• _Task description_:
Please repeat the records below exactly, but only from the line that contains "where the remaining" onward, ending with the last line.

• _Material for this exercise_:
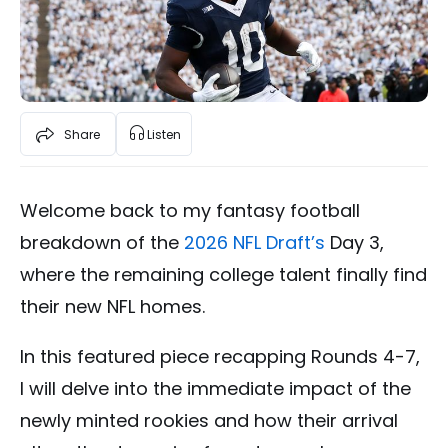
Share
Listen
Welcome back to my fantasy football
breakdown of the
2026 NFL Draft’s
Day 3,
where the remaining college talent finally find
their new NFL homes.
In this featured piece recapping Rounds 4-7,
I will delve into the immediate impact of the
newly minted rookies and how their arrival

• _Answer box_:
where the remaining college talent finally find
their new NFL homes.
In this featured piece recapping Rounds 4-7,
I will delve into the immediate impact of the
newly minted rookies and how their arrival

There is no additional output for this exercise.